Riparian vegetation along a rural-urban gradient
Grace S. Brush, Johns Hopkins University
The riparian corridor in the Gwynns Falls watershed in Baltimore follows a gradient from rural-suburban in the upper watershed to densely urban where the Gwynns Falls enters the Patapsco River (Baltimore Harbor), and drains into the Chesapeake Bay. Before early to middle 19th century, the watershed was mixed forest and rural. In areas that remain non-urban, Piedmont streams, which characterize most of this watershed, overflow their banks every two to three years.
Consequently, seed dispersal, germination and growth of plants are adapted to frequent low magnitude floods. With the onset of urbanization, impervious surfaces increased, streams were modified to prevent overbank flooding, runoff and peak flow increased, base flow decreased, streams incised, and flooding frequency was reduced.

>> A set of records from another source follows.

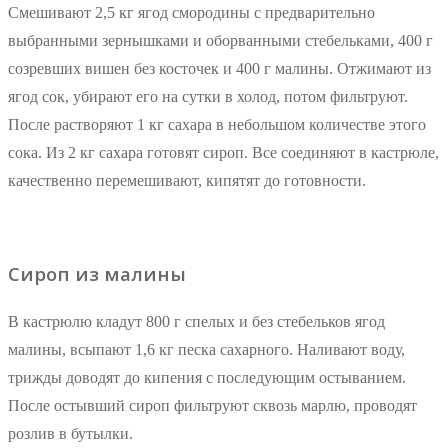
Смешивают 2,5 кг ягод смородины с предварительно
выбранными зернышками и оборванными стебельками, 400 г
созревших вишен без косточек и 400 г малины. Отжимают из
ягод сок, убирают его на сутки в холод, потом фильтруют.
После растворяют 1 кг сахара в небольшом количестве этого
сока. Из 2 кг сахара готовят сироп. Все соединяют в кастрюле,
качественно перемешивают, кипятят до готовности.
Сироп из малины
В кастрюлю кладут 800 г спелых и без стебельков ягод
малины, всыпают 1,6 кг песка сахарного. Наливают воду,
трижды доводят до кипения с последующим остыванием.
После остывший сироп фильтруют сквозь марлю, проводят
розлив в бутылки.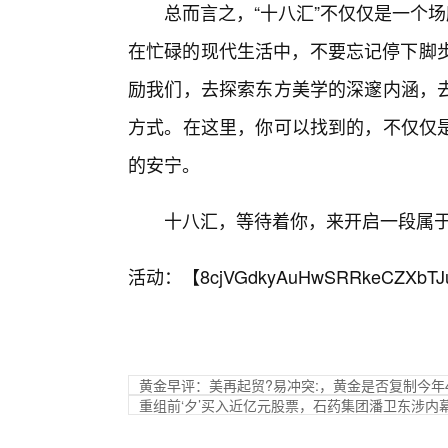
总而言之，“十八汇”不仅仅是一个
在忙碌的现代生活中，不要忘记停下脚步
励我们，去探索东方美学的深邃内涵，
方式。在这里，你可以找到的，不仅仅
的安宁。
十八汇，等待着你，来开启一段属
活动：【
8cjVGdkyAuHwSRRkeCZXbTJ
黄金早评：美再起贸?易冲突:，黄金是否复制今年
重组前‘夕’买入近亿元股票，石药集团潘卫东涉内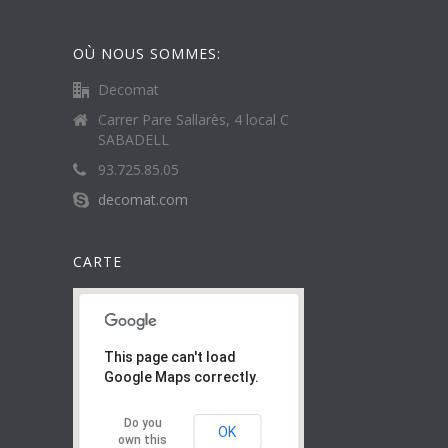
OÙ NOUS SOMMES:
Decomat
Carrer Pare Sallarès, 4 local C
SABADELL
93.725.85.05
decomat.com
CARTE
This page can't load
Google Maps correctly.
Do you
OK
own this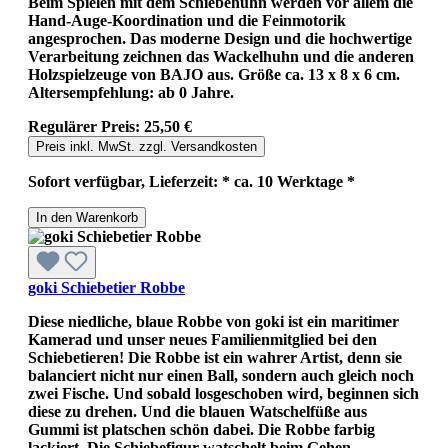
Beim Spielen mit dem Schiebehuhn werden vor allem die
Hand-Auge-Koordination und die Feinmotorik
angesprochen. Das moderne Design und die hochwertige
Verarbeitung zeichnen das Wackelhuhn und die anderen
Holzspielzeuge von BAJO aus. Größe ca. 13 x 8 x 6 cm.
Altersempfehlung: ab 0 Jahre.
Regulärer Preis:
25,50 €
Preis inkl. MwSt. zzgl. Versandkosten
Sofort verfügbar, Lieferzeit: * ca. 10 Werktage *
In den Warenkorb
goki Schiebetier Robbe
Diese niedliche, blaue Robbe von goki ist ein maritimer
Kamerad und unser neues Familienmitglied bei den
Schiebetieren! Die Robbe ist ein wahrer Artist, denn sie
balanciert nicht nur einen Ball, sondern auch gleich noch
zwei Fische. Und sobald losgeschoben wird, beginnen sich
diese zu drehen. Und die blauen Watschelfüße aus
Gummi ist platschen schön dabei. Die Robbe farbig
lackiert. Die Schiebefigur watschelt beim Gehen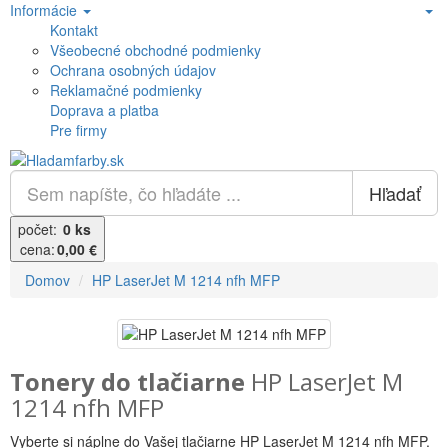
Informácie
Kontakt
Všeobecné obchodné podmienky
Ochrana osobných údajov
Reklamačné podmienky
Doprava a platba
Pre firmy
Hľadať
počet:
0 ks
cena:
0,00 €
Domov
HP LaserJet M 1214 nfh MFP
Tonery do tlačiarne
HP LaserJet M
1214 nfh MFP
Vyberte si náplne do Vašej tlačiarne HP LaserJet M 1214 nfh MFP.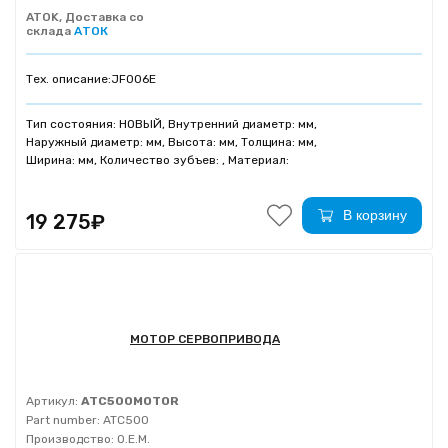
ATOK, Доставка со
склада
АТОК
Тех. описание:
JF006E
Тип состояния: НОВЫЙ, Внутренний диаметр: мм,
Наружный диаметр: мм, Высота: мм, Толщина: мм,
Ширина: мм, Количество зубъев: , Материал:
В корзину
19 275₽
МОТОР СЕРВОПРИВОДА
Артикул:
ATC500MOTOR
Part number:
ATC500
Производство:
O.E.M.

Analysis of vegetation data in 110 plots shows a shift from wetland species in non-urban floodplains to a mix of upland and wetland species, including many exotic species, along the rural-suburban-urban gradient. Urbanization inhibits growth and regeneration of riparian species, leaving only relic populations represented by large floodplain trees and newly established regenerating populations of upland and exotic species, in many of the historical floodplains. Urban modification of Piedmont streams and floodplains has created conditions of "hydrological drought" which have triggered changes in vegetation in response to shifts in water availability.